## Problem to work on
With the pictures left out, write out exactly the lines of the listing below that run from the line with "Interner Bereich" through the line with "data og fjernes, når du lukker browseren.".

━━ Source material ━━

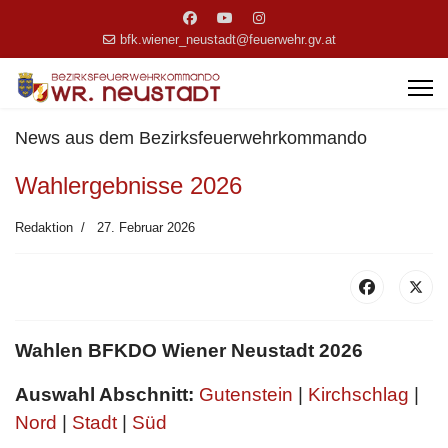
bfk.wiener_neustadt@feuerwehr.gv.at
News aus dem Bezirksfeuerwehrkommando
Wahlergebnisse 2026
Redaktion
27. Februar 2026
Wahlen BFKDO Wiener Neustadt 2026
Auswahl Abschnitt:
Gutenstein
|
Kirchschlag
|
Nord
|
Stadt
|
Süd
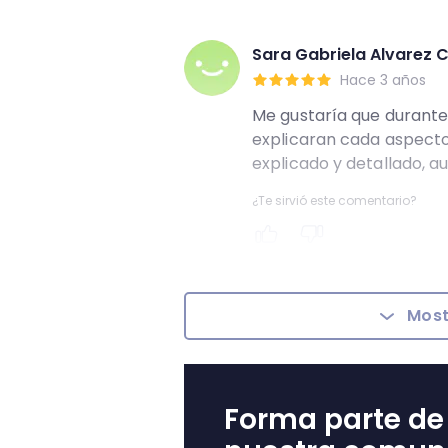
Sara Gabriela Alvarez C
Hace 3 años
Me gustaría que durante 
explicaran cada aspecto
explicado y detallado, au
¿Te sirvió este comentario?
Most
Forma parte de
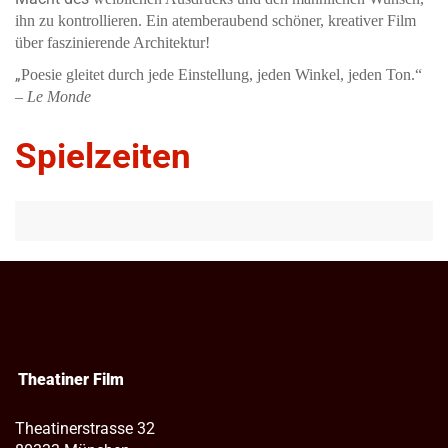
ihn zu kontrollieren. Ein atemberaubend schöner, kreativer Film
über faszinierende Architektur!
„
Poesie gleitet durch jede Einstellung, jeden Winkel, jeden Ton.“
–
Le Monde
Spielzeiten
Theatiner Film
Theatinerstrasse 32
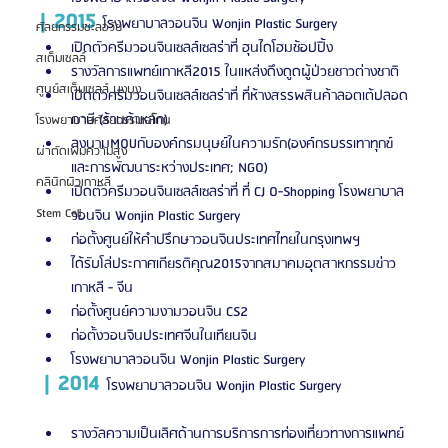
| 2015 
โรงพยาบาลวอนจิน Wonjin Plastic Surgery
ศัลยกรรมชะลอวัย
เปิดตัวครีมวอนจินเซลล์เซลร่าที่ ฮุนไดโฮมช้อปปิ้ง
สเต็มเซลล์
รางวัลการแพทย์เกาหลี2015 ในแหล่งดึงดูดผู้ป่วยชาวต่างชาติ
ศูนย์สเต็มเซลล์ บงบง
เปิดตัวครีมวอนจินเซลล์เซลร่าที่ ที่ห้างสรรพสินค้าลอตเต้ปลอด
ภาษี (ร้านค้าหลัก)
โรงพยาบาลศัลยกรรมเอโตน
ลงนามMOUกับองค์กรมนุษย์ในความรัก(องค์กรบรรเทาทุกข์
ผ่าตัดเพิ่มความสูง
และการพัฒนาระหว่างประเทศ; NGO)
คลินิกผิวเกาหลี
เปิดตัวครีมวอนจินเซลล์เซลร่าที่ ที่ CJ O-Shopping โรงพยาบาล
Stem Cell
วอนจิน Wonjin Plastic Surgery
ก่อตั้งศูนย์ให้คำปรึกษาวอนจินประเทศไทยในกรุงเทพฯ
ได้รับโล่ประกาศเกียรติคุณ2015จากสมาคมอุตสาหกรรมข่าว
เกาหลี - จีน
ก่อตั้งศูนย์ความงามวอนจิน CS2
ก่อตั้งวอนจินประเทศจีนในเทียนจิน
โรงพยาบาลวอนจิน Wonjin Plastic Surgery
| 2014
  โรงพยาบาลวอนจิน Wonjin Plastic Surgery                
รางวัลความเป็นเลิศด้านการบริการการท่องเที่ยวทางการแพทย์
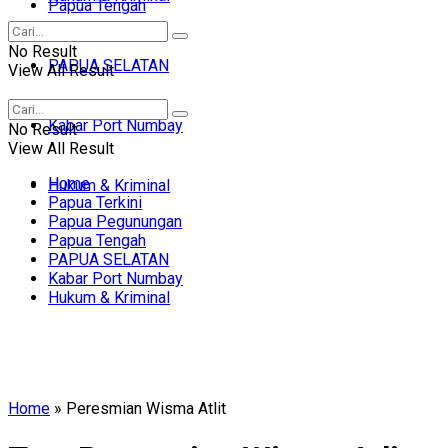
Papua Tengah
No Result
PAPUA SELATAN
View All Result
Kabar Port Numbay
No Result
View All Result
Home
Hukum & Kriminal
Papua Terkini
Papua Pegunungan
Papua Tengah
PAPUA SELATAN
Kabar Port Numbay
Hukum & Kriminal
Home
»
Peresmian Wisma Atlit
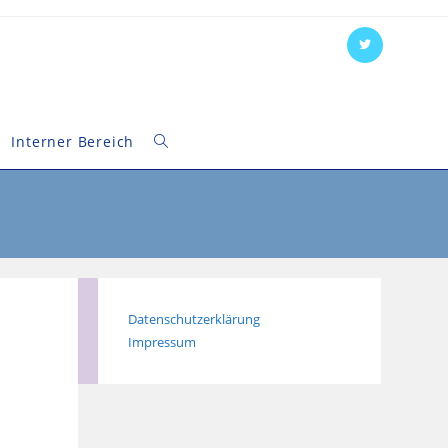
Interner Bereich
Website-
Suche
umschalten
Datenschutzerklärung
Impressum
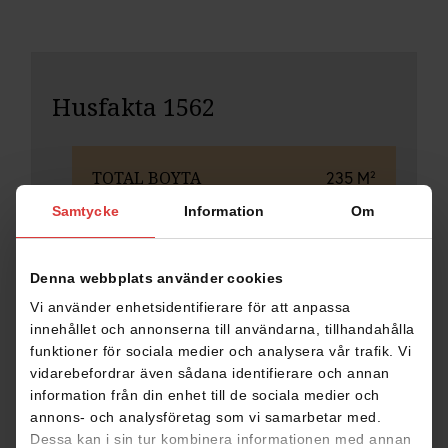
Husfakta 1562
TOTAL BOYTA
235 M²
Samtycke
Information
Om
Favoritmarkera denna
Denna webbplats använder cookies
Vi använder enhetsidentifierare för att anpassa
innehållet och annonserna till användarna, tillhandahålla
DELA
funktioner för sociala medier och analysera vår trafik. Vi
vidarebefordrar även sådana identifierare och annan
information från din enhet till de sociala medier och
annons- och analysföretag som vi samarbetar med.
Dessa kan i sin tur kombinera informationen med annan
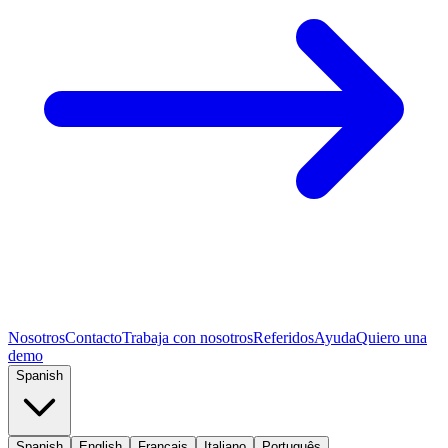
Nosotros
Contacto
Trabaja con nosotros
Referidos
Ayuda
Quiero una
demo
Spanish
Spanish
English
Français
Italiano
Português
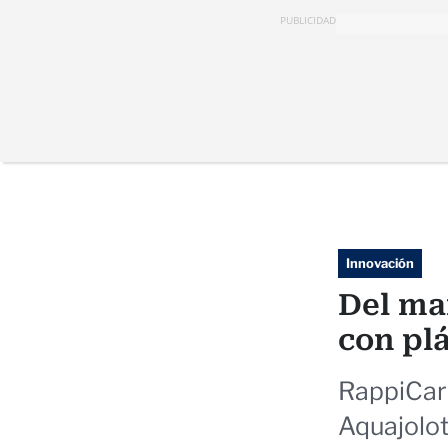
PUBLICIDAD
Innovación
Del mar
con plá
RappiCard
Aquajolot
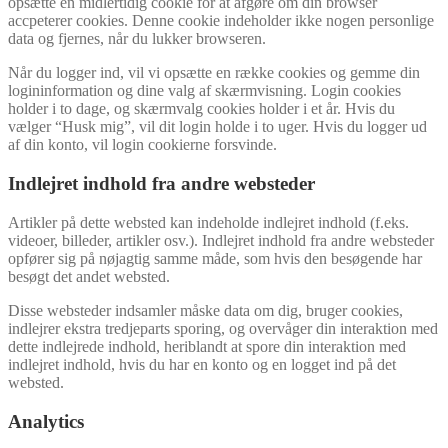
opsætte en midlertidig cookie for at afgøre om din browser
accpeterer cookies. Denne cookie indeholder ikke nogen personlige
data og fjernes, når du lukker browseren.
Når du logger ind, vil vi opsætte en række cookies og gemme din
logininformation og dine valg af skærmvisning. Login cookies
holder i to dage, og skærmvalg cookies holder i et år. Hvis du
vælger “Husk mig”, vil dit login holde i to uger. Hvis du logger ud
af din konto, vil login cookierne forsvinde.
Indlejret indhold fra andre websteder
Artikler på dette websted kan indeholde indlejret indhold (f.eks.
videoer, billeder, artikler osv.). Indlejret indhold fra andre websteder
opfører sig på nøjagtig samme måde, som hvis den besøgende har
besøgt det andet websted.
Disse websteder indsamler måske data om dig, bruger cookies,
indlejrer ekstra tredjeparts sporing, og overvåger din interaktion med
dette indlejrede indhold, heriblandt at spore din interaktion med
indlejret indhold, hvis du har en konto og en logget ind på det
websted.
Analytics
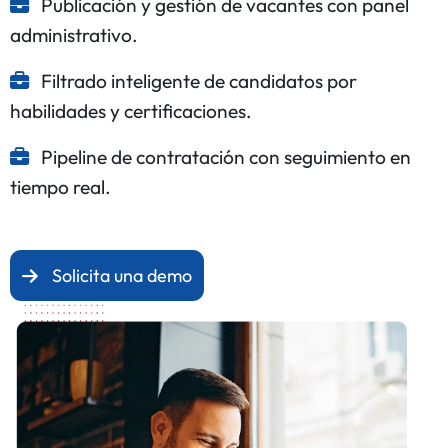
Publicación y gestión de vacantes con panel
administrativo.
Filtrado inteligente de candidatos por
habilidades y certificaciones.
Pipeline de contratación con seguimiento en
tiempo real.
Solicita una demo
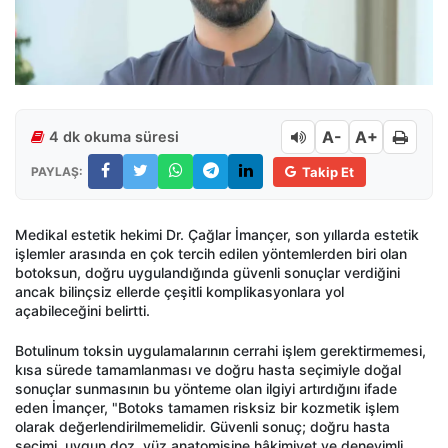
A-
A+
4 dk okuma süresi
PAYLAŞ:
Takip Et
Medikal estetik hekimi Dr. Çağlar İmançer, son yıllarda estetik
işlemler arasında en çok tercih edilen yöntemlerden biri olan
botoksun, doğru uygulandığında güvenli sonuçlar verdiğini
ancak bilinçsiz ellerde çeşitli komplikasyonlara yol
açabileceğini belirtti.
Botulinum toksin uygulamalarının cerrahi işlem gerektirmemesi,
kısa sürede tamamlanması ve doğru hasta seçimiyle doğal
sonuçlar sunmasının bu yönteme olan ilgiyi artırdığını ifade
eden İmançer, "Botoks tamamen risksiz bir kozmetik işlem
olarak değerlendirilmemelidir. Güvenli sonuç; doğru hasta
seçimi, uygun doz, yüz anatomisine hâkimiyet ve deneyimli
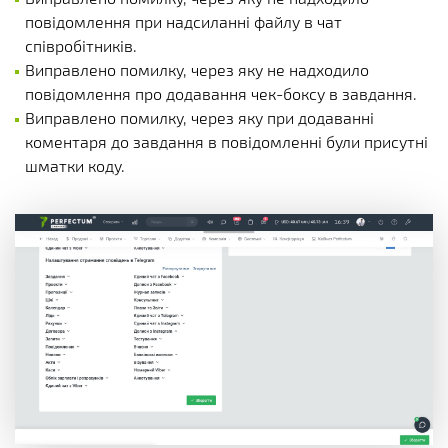
повідомлення при надсиланні файлу в чат
співробітників.
Виправлено помилку, через яку не надходило
повідомлення про додавання чек-боксу в завдання.
Виправлено помилку, через яку при додаванні
коментаря до завдання в повідомленні були присутні
шматки коду.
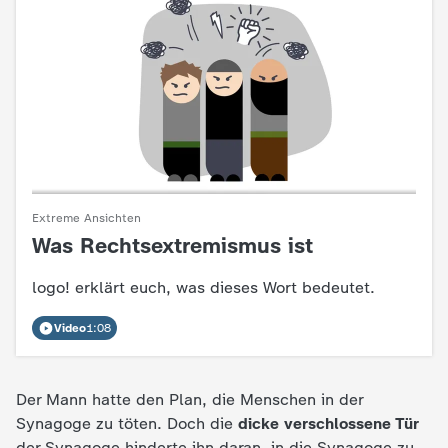
e
K
i
n
Extreme Ansichten
d
Was Rechtsextremismus ist
:
e
logo! erklärt euch, was dieses Wort bedeutet.
r
Video
1:08
n
Der Mann hatte den Plan, die Menschen in der
a
Synagoge zu töten. Doch die
dicke verschlossene Tür
der Synagoge hinderte ihn daran, in die Synagoge zu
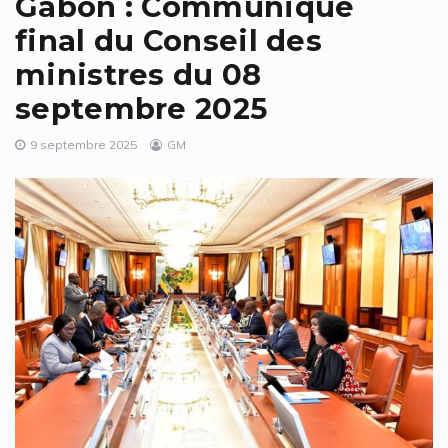
Gabon : Communiqué
final du Conseil des
ministres du 08
septembre 2025
9 septembre 2025
GM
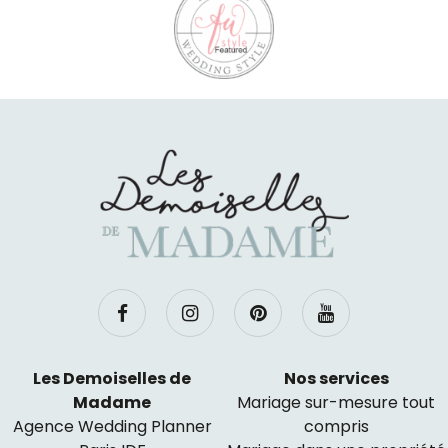
Les Demoiselles de
Nos services
Madame
Mariage sur-mesure tout
Agence Wedding Planner
compris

━━━

## Result
Interner Bereich
Website-
Suche
umschalten
Datenschutzerklärung
Impressum
Husfakta 1562
TOTAL BOYTA
235 M²
Samtycke
Information
Om
Favoritmarkera denna
Denna webbplats använder cookies
Vi använder enhetsidentifierare för att anpassa
innehållet och annonserna till användarna, tillhandahålla
DELA
funktioner för sociala medier och analysera vår trafik. Vi
vidarebefordrar även sådana identifierare och annan
information från din enhet till de sociala medier och
annons- och analysföretag som vi samarbetar med.
Dessa kan i sin tur kombinera informationen med annan
Nosotros
Contacto
Trabaja con nosotros
Referidos
Ayuda
Quiero una
demo
Spanish
Spanish
English
Français
Italiano
Português
PUBLICIDAD
Innovación
Del mar
con plá
RappiCard
Aquajolot
opsætte en midlertidig cookie for at afgøre om din browser
accpeterer cookies. Denne cookie indeholder ikke nogen personlige
data og fjernes, når du lukker browseren.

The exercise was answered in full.